* Assigned task *
Your answer must be an exact copy of the data below, minus any pictures.

Dataset records START

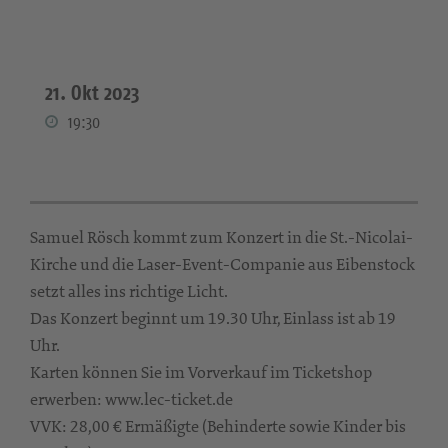
21. Okt 2023
19:30
Samuel Rösch kommt zum Konzert in die St.-Nicolai-
Kirche und die Laser-Event-Companie aus Eibenstock
setzt alles ins richtige Licht.
Das Konzert beginnt um 19.30 Uhr, Einlass ist ab 19
Uhr.
Karten können Sie im Vorverkauf im Ticketshop
erwerben: www.lec-ticket.de
VVK: 28,00 € Ermäßigte (Behinderte sowie Kinder bis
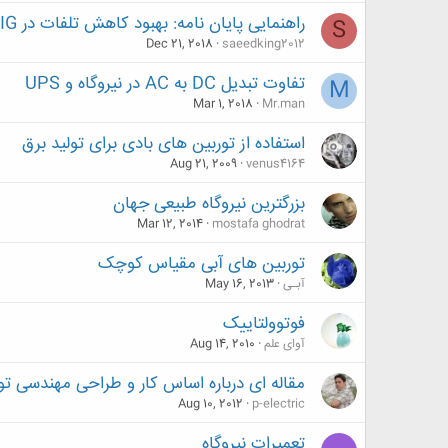
راهنمایی پایان نامه: بهبود کاهش تلفات در DFIG
S
Dec 21, 2018
saeedking2012
تفاوت تبدیل DC به AC در نیروگاه و UPS
M
Mar 1, 2018
Mr.man
استفاده از توربین های بادی برای تولید برق
Aug 21, 2009
venus4164
بزرگترین نیروگاه طبیعی جهان
Mar 12, 2014
mostafa ghodrat
توربین های آبی مقیاس کوچک
آبـی
May 16, 2013
فوتوولتاییک
آوای علم
Aug 14, 2010
مقاله ای درباره اساس کار و طراحی مهندسی تور
Aug 10, 2012
p-electric
تعمیرات نیروگاه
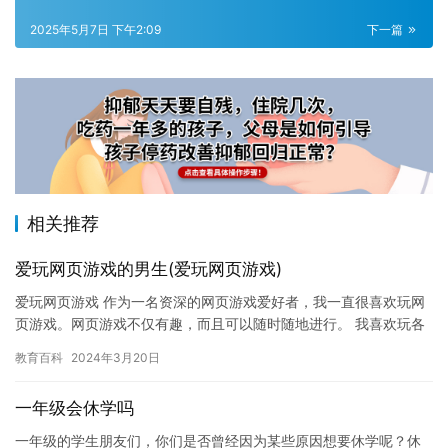
2025年5月7日 下午2:09
下一篇
相关推荐
爱玩网页游戏的男生(爱玩网页游戏)
爱玩网页游戏 作为一名资深的网页游戏爱好者，我一直很喜欢玩网
页游戏。网页游戏不仅有趣，而且可以随时随地进行。 我喜欢玩各
种类型的网页游戏，比如角色扮演游戏，策略游戏，动作游戏等。
教育百科
2024年3月20日
我…
一年级会休学吗
一年级的学生朋友们，你们是否曾经因为某些原因想要休学呢？休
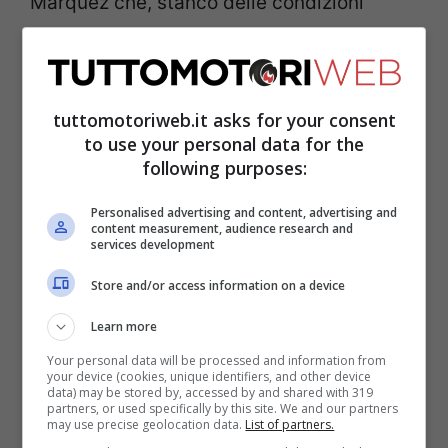
Marquez che, stanco delle condizioni
tecniche in HRC,
ha deciso di mollare e
firmare per la Ducati del Team Gresini
Racing.
tuttomotoriweb.it asks for your consent
to use your personal data for the
Le caratteristiche della
following purposes:
Honda RC213V
Personalised advertising and content, advertising and
content measurement, audience research and
services development
Store and/or access information on a device
Learn more
Your personal data will be processed and information from
your device (cookies, unique identifiers, and other device
data) may be stored by, accessed by and shared with 319
partners, or used specifically by this site. We and our partners
may use precise geolocation data.
List of partners.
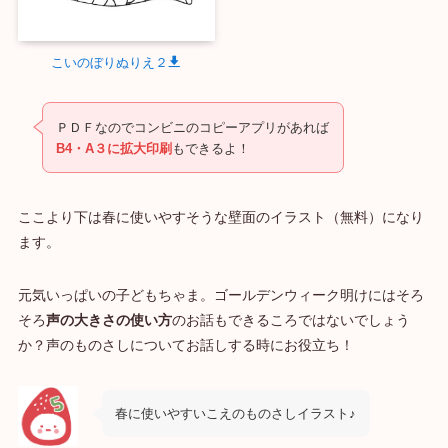
こいのぼりぬりえ２
ＰＤＦなのでコンビニのコピーアプリがあれば
B4・A３に拡大印刷
もできるよ！
ここより下は春に使いやすそうな壁面のイラスト（無料）になり
ます。
元気いっぱいの子どもちゃま。ゴールデンウィーク明けにはそろ
そろ
声の大きさの使い方
のお話もできるころではないでしょう
か？声のものさしについてお話しする時にお役立ち！
春に使いやすいこえのものさしイラスト♪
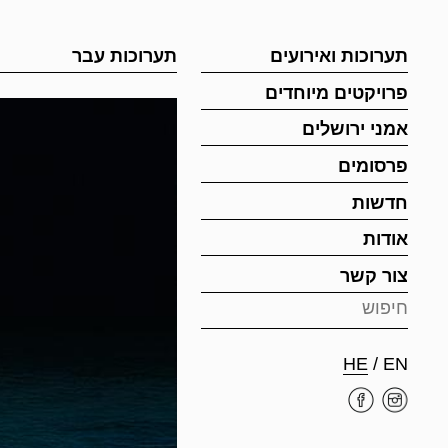
תערוכות ואירועים
תערוכות עבר
פרויקטים מיוחדים
אמני ירושלים
פרסומים
חדשות
אודות
צור קשר
HE
/
EN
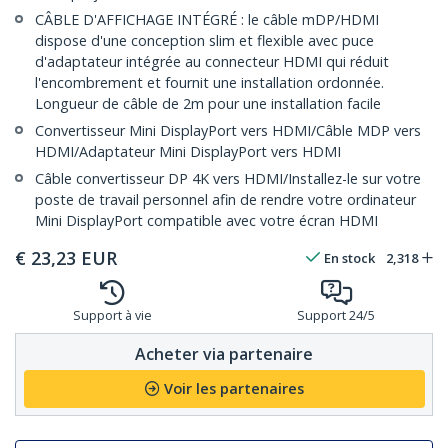
CÂBLE D'AFFICHAGE INTÉGRÉ : le câble mDP/HDMI
dispose d'une conception slim et flexible avec puce
d'adaptateur intégrée au connecteur HDMI qui réduit
l'encombrement et fournit une installation ordonnée.
Longueur de câble de 2m pour une installation facile
Convertisseur Mini DisplayPort vers HDMI/Câble MDP vers
HDMI/Adaptateur Mini DisplayPort vers HDMI
Câble convertisseur DP 4K vers HDMI/Installez-le sur votre
poste de travail personnel afin de rendre votre ordinateur
Mini DisplayPort compatible avec votre écran HDMI
€
23,23
EUR
En stock
2,318
Support à vie
Support 24/5
Acheter via partenaire
Voir les partenaires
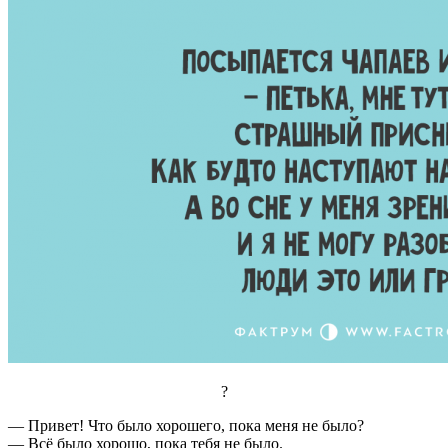
?
— Привет! Что было хорошего, пока меня не было?
— Всё было хорошо, пока тебя не было.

Dataset records END

* Answer to the problem *
21. Okt 2023
19:30
Samuel Rösch kommt zum Konzert in die St.-Nicolai-
Kirche und die Laser-Event-Companie aus Eibenstock
setzt alles ins richtige Licht.
Das Konzert beginnt um 19.30 Uhr, Einlass ist ab 19
Uhr.
Karten können Sie im Vorverkauf im Ticketshop
erwerben: www.lec-ticket.de
VVK: 28,00 € Ermäßigte (Behinderte sowie Kinder bis
راهنمایی پایان نامه: بهبود کاهش تلفات در DFIG
S
Dec 21, 2018
saeedking2012
تفاوت تبدیل DC به AC در نیروگاه و UPS
M
Mar 1, 2018
Mr.man
استفاده از توربین های بادی برای تولید برق
Aug 21, 2009
venus4164
بزرگترین نیروگاه طبیعی جهان
Mar 12, 2014
mostafa ghodrat
توربین های آبی مقیاس کوچک
آبـی
May 16, 2013
فوتوولتاییک
آوای علم
Aug 14, 2010
مقاله ای درباره اساس کار و طراحی مهندسی تور
Aug 10, 2012
p-electric
تعمیرات نیروگاه
2025年5月7日 下午2:09
下一篇
相关推荐
爱玩网页游戏的男生(爱玩网页游戏)
爱玩网页游戏 作为一名资深的网页游戏爱好者，我一直很喜欢玩网
页游戏。网页游戏不仅有趣，而且可以随时随地进行。 我喜欢玩各
种类型的网页游戏，比如角色扮演游戏，策略游戏，动作游戏等。
教育百科
2024年3月20日
我…
一年级会休学吗
一年级的学生朋友们，你们是否曾经因为某些原因想要休学呢？休
Marquez che, stanco delle condizioni
tecniche in HRC,
ha deciso di mollare e
firmare per la Ducati del Team Gresini
Racing.
tuttomotoriweb.it asks for your consent
to use your personal data for the
Le caratteristiche della
following purposes:
Honda RC213V
Personalised advertising and content, advertising and
content measurement, audience research and
services development
Store and/or access information on a device
Learn more
Your personal data will be processed and information from
your device (cookies, unique identifiers, and other device
data) may be stored by, accessed by and shared with 319
partners, or used specifically by this site. We and our partners
may use precise geolocation data.
List of partners.
こいのぼりぬりえ２
ＰＤＦなのでコンビニのコピーアプリがあれば
B4・A３に拡大印刷
もできるよ！
ここより下は春に使いやすそうな壁面のイラスト（無料）になり
ます。
元気いっぱいの子どもちゃま。ゴールデンウィーク明けにはそろ
そろ
声の大きさの使い方
のお話もできるころではないでしょう
か？声のものさしについてお話しする時にお役立ち！
春に使いやすいこえのものさしイラスト♪
תערוכות ואירועים
תערוכות עבר
פרויקטים מיוחדים
אמני ירושלים
פרסומים
חדשות
אודות
צור קשר
HE
/
EN
CÂBLE D'AFFICHAGE INTÉGRÉ : le câble mDP/HDMI
dispose d'une conception slim et flexible avec puce
d'adaptateur intégrée au connecteur HDMI qui réduit
l'encombrement et fournit une installation ordonnée.
Longueur de câble de 2m pour une installation facile
Convertisseur Mini DisplayPort vers HDMI/Câble MDP vers
HDMI/Adaptateur Mini DisplayPort vers HDMI
Câble convertisseur DP 4K vers HDMI/Installez-le sur votre
poste de travail personnel afin de rendre votre ordinateur
Mini DisplayPort compatible avec votre écran HDMI
€
23,23
EUR
En stock
2,318
Support à vie
Support 24/5
Acheter via partenaire
Voir les partenaires
?
— Привет! Что было хорошего, пока меня не было?
— Всё было хорошо, пока тебя не было.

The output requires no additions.